# Gun Rack..



## stimmie78 (Dec 8, 2007)

Just built this gun rack. I've stained it a grey stain and did a satin polyurethane clear coat. I think it'd look good somewhere that has a western or cabin decor. $50? I'm headed to the Wasatch front next weekend June 13. I can bring it with me. I plan on making more of them. Working on a design with a box at the bottom that would be a 3 gun rack. Let me know what you think.


----------



## BPturkeys (Sep 13, 2007)

I think the rack looks great. Unfortunately in today's world it is just not wise to display/store your guns in the open. To do so is an invitation and opportunity for theft.


----------



## RandomElk16 (Sep 17, 2013)

I will let you know. Some guns are worth displaying, just can do so safely by removing necessary components.

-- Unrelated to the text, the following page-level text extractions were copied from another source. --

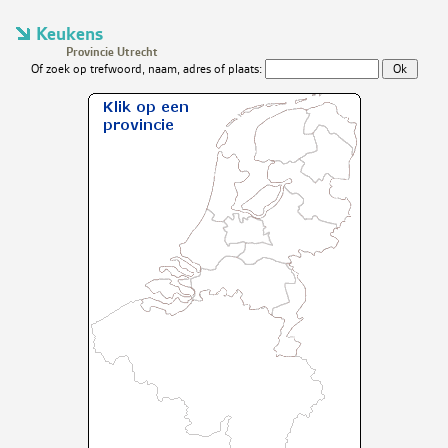
Keukens
Provincie Utrecht
Of zoek op trefwoord, naam, adres of plaats: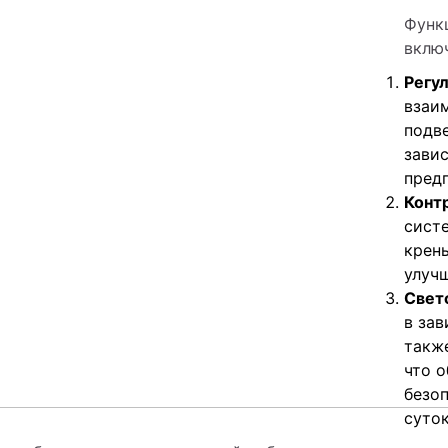
Функ
вклю
Регу
взаи
подв
зави
пред
Конт
сист
крен
улуч
Свет
в за
такж
что 
безо
суток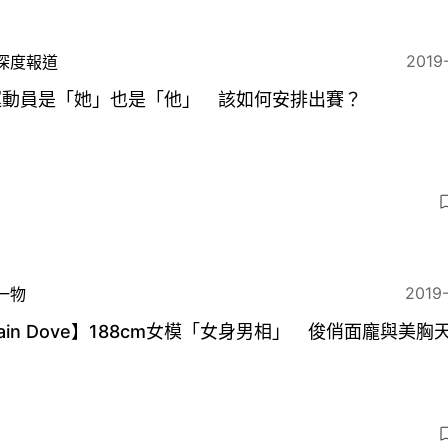
2019
深度報道
運動員是「她」也是「他」 該如何安排出賽？
2019
一物
ain Dove】188cm女模「女身男相」 俊俏面龐與美胸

BP as for your theft comment, I agree and disagree. Someone should be cautious about breaking into the hillbilly's house with guns and dead stuff on his walls


----------



## Packfish (Oct 30, 2007)

Yes- then it's not known as a display- it's bait


----------



## stimmie78 (Dec 8, 2007)

Any takers for this bait rack? I mean gun rack?  I'll take it with me to the wasatch front today. I'll be in West Jordan. Text me at 4-thirty five- 8two8-5niner88

:mrgreen:


----------